Consider doctors. We all self-diagnose our colds and minor injuries, and we recognize when we've got a serious problem, but we don't go and give ourselves an appendectomy even if we need one. We leave that to the professionals.
Similarly, it's good for investors to have enough knowledge of finance to self-diagnose problems in their portfolios, but it's really not the profession of most investors to properly evaluate and price all of their security investments. That's what professionals are supposed to do. They're supposed to have enough historical insight to understand what constitutes reasonable valuation. They're supposed to have enough understanding of diversification not to over-concentrate client portfolios. They're supposed to have enough understanding of asset management to roughly match the duration of a client's investment portfolio with the duration of the lifetime liabilities that those assets are supposed to fund.

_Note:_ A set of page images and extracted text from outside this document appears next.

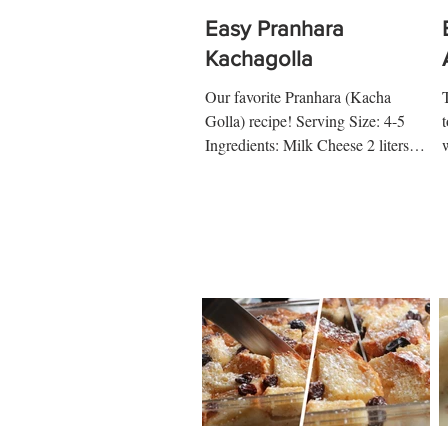
Easy Pranhara
Kachagolla
Our favorite Pranhara (Kacha
Golla) recipe! Serving Size: 4-5
t
Ingredients: Milk Cheese 2 liters
Milk 4 tbsp Vinegar 4 tbsp Water 2
tbsp...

When the professionals themselves disregard those responsibilities, you get bubbles. You get guys who go on CNBC and talk about the stock market as if it is simply a thermometer of current economic conditions (rather than a discounted stream of very long-term cash flows). You get analysts more interested in justifying higher price targets than in managing risk and preserving the long-term financial security of their clients.
No, any idiot can make bad investments. It takes a team of professionals to really screw things up.

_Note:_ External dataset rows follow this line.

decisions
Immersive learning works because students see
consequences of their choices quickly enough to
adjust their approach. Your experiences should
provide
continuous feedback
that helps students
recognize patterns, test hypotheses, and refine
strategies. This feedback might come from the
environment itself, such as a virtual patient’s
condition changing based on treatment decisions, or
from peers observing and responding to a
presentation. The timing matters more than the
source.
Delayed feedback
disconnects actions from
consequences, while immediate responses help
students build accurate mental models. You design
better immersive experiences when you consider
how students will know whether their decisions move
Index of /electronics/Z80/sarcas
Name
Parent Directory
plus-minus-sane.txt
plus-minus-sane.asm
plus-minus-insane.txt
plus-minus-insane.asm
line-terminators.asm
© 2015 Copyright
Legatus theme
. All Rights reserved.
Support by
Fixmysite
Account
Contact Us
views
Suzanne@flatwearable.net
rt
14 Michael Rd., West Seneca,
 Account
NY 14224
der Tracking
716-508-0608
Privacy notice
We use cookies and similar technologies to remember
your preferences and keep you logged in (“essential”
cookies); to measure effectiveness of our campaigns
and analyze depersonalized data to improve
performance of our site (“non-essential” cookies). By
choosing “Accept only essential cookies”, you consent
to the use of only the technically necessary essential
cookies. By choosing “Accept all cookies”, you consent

The last time that thought ran through my head was in the late stages of the recent bubble. I've started thinking it again.
The Market Climate for stocks remains characterized by unusually unfavorable valuations and tenuously favorable market action. The adjectives are important. Often, I'll describe market action as "robust" - indicating market action that suggests a very firm willingness of investors to take risk. At present, that preference for risk is beginning to look very fragile.
The Strategic Growth Fund remains fully invested in a widely diversified portfolio of stocks, with about half of that portfolio hedged against the impact of market fluctuations. In addition, we've got enough deterioration in market action already to warrant a small position (less than 2% of the Strategic Growth Fund) in "contingent" put options capable of hedging the other half of the portfolio in the event of a substantial market decline. "Locally", the Fund is likely to appear about 60-70% hedged, but less than that on substantial advances, and more than that on substantial declines. The implied volatility in options is fairly low here, but to the extent that actual market volatility comes in even lower, we would lose some portion of that 2% through time decay that we could not recover through active management of the position.
The Strategic Total Return Fund continues to hold a portfolio duration of about 6 years, meaning that a 1% (100 basis point) change in interest rates would induce a roughly 6% change in the value of the Fund. That duration is roughly in line with the duration of the overall U.S. bond market, and I would consider it neither aggressive nor strongly conservative.
While the recent employment report has made market participants expect a somewhat earlier Fed move, my impression of the FOMC's members is that they will be extremely reluctant to "risk" a still fragile economic expansion on the basis of moderate employment strength. Fed tightenings are not intended to slow economic growth, but to slow demand growth when capacity constraints are too binding to allow growth in supply . We're nowhere near that point here, and this Fed has displayed an enormous tendency toward populism in recent years. Cuts come easy, but tightenings come only when failure to do so would be generally viewed as imprudent.
Our current portfolio duration is driven by the prevailing Market Climate we observe (not by those views about the Fed), but we're comfortable with a fairly typical duration here in bonds.
The foregoing comments represent the general investment analysis and economic views of the Advisor, and are provided solely for the purpose of information, instruction and discourse.